Sensitive and Simultaneous Determination of Uridine Thiolation and Hydroxylation Modifications in Eukaryotic RNA by Derivatization Coupled with Mass Spectrometry Analysis

The discovery of dynamic and reversible modifications in RNA expands their functional repertoires. Now, RNA modifications have been viewed as new regulators involved in a variety of biological processes. Among these modifications, thiolation is one kind of special modification in RNA. Several thiouridines have been identified to be present in RNA, and they are essential in the natural growth and metabolism of cells. However, detection of these thiouridines generally is challenging, and few studies could offer the quantitative levels of uridine modifications in RNA, which limits the in-depth elucidation of their functions. Herein, we developed a chemical derivatization in combination with mass spectrometry analysis for the sensitive and simultaneous determination of uridine thiolation and hydroxylation modifications in eukaryotic RNA. The chemical derivatization strategy enables the addition of easily ionizable groups to the uridine thiolation and hydroxylation modifications, leading up to a 339-fold increase in detection sensitivities of these modifications by mass spectrometry analysis. The limits of detection of these uridine modifications can be down to 17 amol. With the established method, we discovered and confirmed that a new modification of 5-hydroxyuridine (ho(5)U) was widely present in small RNAs of mammalian cells, expanding the diversity of RNA modifications.
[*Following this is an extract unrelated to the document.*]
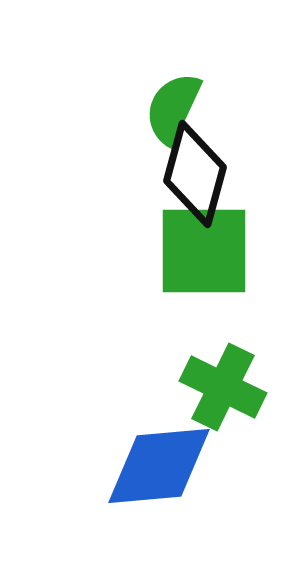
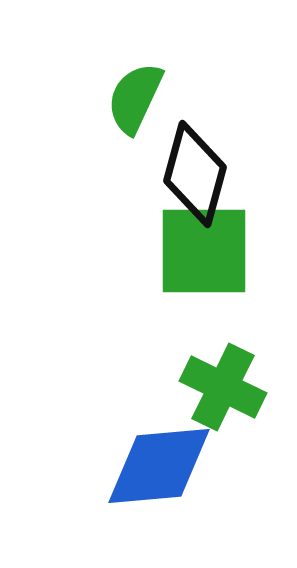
green semicircle: moved 38 px left, 10 px up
The developed method shows superior capability in determining low-abundance RNA modifications and may promote identifying new modifications in RNA, which should be valuable in uncovering the unknown functions of RNA modifications.

Automated summary

The discovery of dynamic and reversible modifications in RNA has expanded their functional repertoires, offering new insight into biological processes. A novel chemical derivatization strategy combined with mass spectrometry analysis has been developed to sensitively and simultaneously determine uridine thiolation and hydroxylation modifications in eukaryotic RNA, enhancing detection sensitivity by up to 339-fold. This method has been used to identify a new modification of 5-hydroxyuridine (ho(5)U) in mammalian cell small RNAs, demonstrating superior capability in detecting low-abundance RNA modifications and potentially leading to the discovery of new modifications in RNA.